Reviews - Thermaltake Toughpower QFan 500W
Sample Provided by: Thermaltake (By OklahomaWolf on Tue, Sep-16-2008)

Page 1 -

Greetings, good readers. Many of you will recall that at some point in our planet's history, I took a good hard look at a silence oriented offering from Thermaltake, the Toughpower QFan 650W. Today, I'm following up on that review by examining the little brother of that unit, the W0151RU. This unit is based on the same platform as big brother was, so things should turn out very well for our QFan Junior here. But, as always, I'm going to run it through the meat grinder that is our SunMoon load tester and see if we end up with grade A beef or mystery meat.

Starting things off, as usual, is a sequence of cardboard shots. Above, you can see the features claimed for this unit by Thermaltake. There are some cool things up there, like a claim that the unit is rated at 50 degrees, but for the most part these features are exactly the same as 650W big brother with only minor differences; like this one having triple 12V distribution as opposed to quad.

There's one very cool thing the box doesn't tell you in this shot - the unit is certified bronze by the good people at the 80 Plus initiative, which means it hit at least 82% in their tests.

Oh good, I'm glad they told me. I was going to use it as a mace.

Elsewhere on the "this is a power supply" side of the box appears these two fancy diagrams showcasing some of the cool features and connector counts. Hmm... no 8 pin PCI-E connectors, eh? Mayhap Thermaltake should consider adding one... even though this unit is really not powerful enough to run some of those cards with a lot of room to spare, it should still be able to handle a single high powered video card at this power level.

Opening the box reveals a familiar sight to those who read my 650W Qfan review, as 500W little brother comes with everything that model did: a fancy silencing gasket used for mounting the unit to one's case, a manual, some screws, and a little green Key 3 Spirit, info sheet, power cord, modular cable bag, and a power supply. Here, I'll even show you:

As you can see, the 500W model is the same off-brown color as big brother is. Not the most attractive color I've seen on a computer SMPS, I must say. It sure makes that white frameless fan stand out though. Speaking of that fan, you'll observe several horizontal slits in the casing. These are additional air intakes for that fan. This should make it a bit quieter when bringing the wind at full bore. Or is that full boar? Either way, we'll see if the unit turns out to be fully boring in the hot box, won't we?

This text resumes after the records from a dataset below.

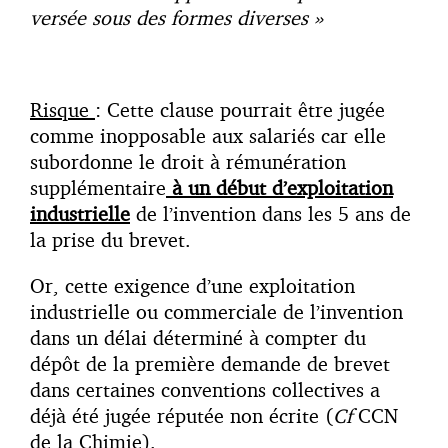
versée sous des formes diverses »
Risque
: Cette clause pourrait être jugée
comme inopposable aux salariés car elle
subordonne le droit à rémunération
supplémentaire
à un début d’exploitation
industrielle
de l’invention dans les 5 ans de
la prise du brevet.
Or, cette exigence d’une exploitation
industrielle ou commerciale de l’invention
dans un délai déterminé à compter du
dépôt de la première demande de brevet
dans certaines conventions collectives a
déjà été jugée réputée non écrite (
Cf
CCN
de la Chimie).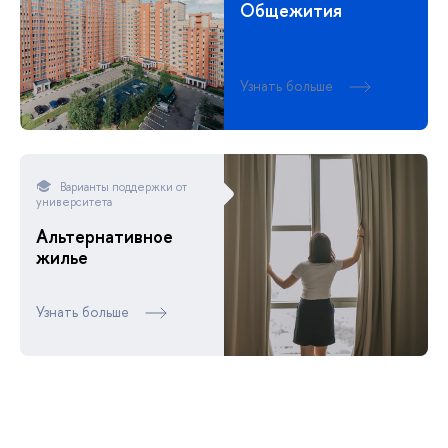
Общежития
Узнать больше
Варианты поддержки от
университета
Альтернативное
жилье
Узнать больше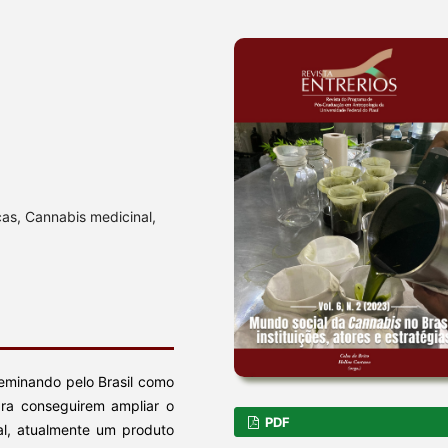
as, Cannabis medicinal,
eminando pelo Brasil como
para conseguirem ampliar o
PDF
al, atualmente um produto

Another view of the unit showing the modular connectors and the sleeving that does not go all the way inside the box, unfortunately. Oh, look... a warranty sticker. You know what those do to me, right? Correct. It's like waving a red flag at a bull, money at a banker, and chocolate at my sisters. That is, it must be responded to as quickly as possible. But before I go voiding that warranty, here's a label and table.
















Max Power






Not bad specs here for a 500W unit, I must say. 36A combined for the 12V rails.

Here's a good close-up of the modular panel. The four black six pin connectors are for the SATA and Molex chains, the two red ones are for the PCI-E cables, and the 8 pin black one is for the EPS12V/ATX12V cable. Be warned - the red and black six pin connectors are pin compatible - don't mix them up, because they are not electrically compatible. Speaking of the modular cables, here they are:

Type of connector: Thermaltake
ATX connector (480mm) 20+4 pin 12V3

Modular Cables

8-pin Xeon/EPS connector (480mm) 1 12V1
2 x 2 ATX12V connectors (+150mm) 1
2 x 3 PCIe (495mm) 2 12V2
5.25" Drive connectors (490mm+150mm+150mm+150mm) 7 12V4
3.5" Drive connectors (+150mm) 2
SATA (490mm+150mm+150mm) 6

Unit Dimensions(L x W x H)

150mm x 160mm x 86mm

You might be saying to yourself right about now, "I could have sworn that lunatic said this thing was a triple 12V design." Well... turns out it isn't. I opened it up to verify the rail assignments, and like most other units I've seen based on this platform, it's really quad 12V. Worry not... on a unit this anemic, you'll likely never hit the overcurrent limits on any of the individual 12V rails before reaching the general OCP limit for the whole unit. So, this is a non-issue to me.